- [What this task involves] Return every entry exactly, except for any pictures.

============================================================

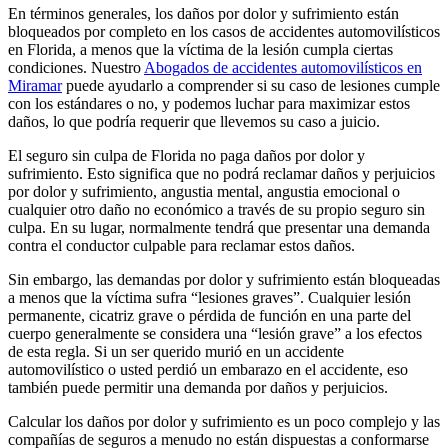
En términos generales, los daños por dolor y sufrimiento están
bloqueados por completo en los casos de accidentes automovilísticos
en Florida, a menos que la víctima de la lesión cumpla ciertas
condiciones. Nuestro
Abogados de accidentes automovilísticos en
Miramar
puede ayudarlo a comprender si su caso de lesiones cumple
con los estándares o no, y podemos luchar para maximizar estos
daños, lo que podría requerir que llevemos su caso a juicio.
El seguro sin culpa de Florida no paga daños por dolor y
sufrimiento. Esto significa que no podrá reclamar daños y perjuicios
por dolor y sufrimiento, angustia mental, angustia emocional o
cualquier otro daño no económico a través de su propio seguro sin
culpa. En su lugar, normalmente tendrá que presentar una demanda
contra el conductor culpable para reclamar estos daños.
Sin embargo, las demandas por dolor y sufrimiento están bloqueadas
a menos que la víctima sufra “lesiones graves”. Cualquier lesión
permanente, cicatriz grave o pérdida de función en una parte del
cuerpo generalmente se considera una “lesión grave” a los efectos
de esta regla. Si un ser querido murió en un accidente
automovilístico o usted perdió un embarazo en el accidente, eso
también puede permitir una demanda por daños y perjuicios.
Calcular los daños por dolor y sufrimiento es un poco complejo y las
compañías de seguros a menudo no están dispuestas a conformarse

============================================================

- [Output for this exercise]
En términos generales, los daños por dolor y sufrimiento están
bloqueados por completo en los casos de accidentes automovilísticos
en Florida, a menos que la víctima de la lesión cumpla ciertas
condiciones. Nuestro
Abogados de accidentes automovilísticos en
Miramar
puede ayudarlo a comprender si su caso de lesiones cumple
con los estándares o no, y podemos luchar para maximizar estos
daños, lo que podría requerir que llevemos su caso a juicio.
El seguro sin culpa de Florida no paga daños por dolor y
sufrimiento. Esto significa que no podrá reclamar daños y perjuicios
por dolor y sufrimiento, angustia mental, angustia emocional o
cualquier otro daño no económico a través de su propio seguro sin
culpa. En su lugar, normalmente tendrá que presentar una demanda
contra el conductor culpable para reclamar estos daños.
Sin embargo, las demandas por dolor y sufrimiento están bloqueadas
a menos que la víctima sufra “lesiones graves”. Cualquier lesión
permanente, cicatriz grave o pérdida de función en una parte del
cuerpo generalmente se considera una “lesión grave” a los efectos
de esta regla. Si un ser querido murió en un accidente
automovilístico o usted perdió un embarazo en el accidente, eso
también puede permitir una demanda por daños y perjuicios.
Calcular los daños por dolor y sufrimiento es un poco complejo y las
compañías de seguros a menudo no están dispuestas a conformarse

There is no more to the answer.